As the state in Cartpole has only four dimensions, we do not need a CNN for the value network. A simple MLP with a couple of hidden layers will be enough.

**Q:** Create a MLP class in pytorch taking four inputs and two outputs (one Q-value per action), and two hidden layers of 128 neurons (you can change it later). If possible, make it parameterizable, i.e. have the constructor take in the number of inputs, outputs and hidden neurons.
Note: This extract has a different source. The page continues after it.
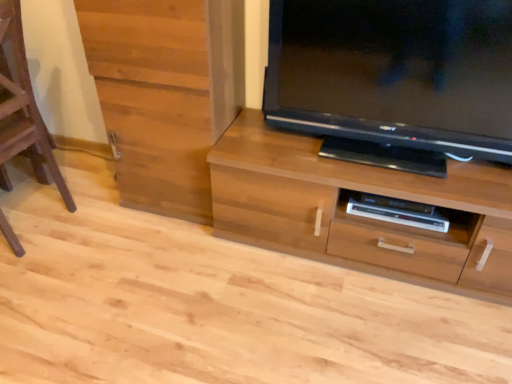 In order to click on vacant region below black glossy television at upper right (from a real-world perspective) in this screenshot , I will do `click(384, 158)`.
The activation function for the hidden layers should be ReLU.

In [5]:
class MLP(torch.nn.Module):
    "Value network for DQN on Cartpole."

    def __init__(self, nb_observations, nb_hidden1, nb_hidden2, nb_actions):
        super(MLP, self).__init__()
        
        # Layers
        self.fc1 = torch.nn.Linear(nb_observations, nb_hidden1)
        self.fc2 = torch.nn.Linear(nb_hidden1, nb_hidden2)
        self.fc3 = torch.nn.Linear(nb_hidden2, nb_actions)

    def forward(self, x):
        x = F.relu(self.fc1(x))
        x = F.relu(self.fc2(x))
        return self.fc3(x)

**Q:** Create a network, an environment, get the initial state using `env.reset()` and pass it to the `forward()` method of your NN. What happens?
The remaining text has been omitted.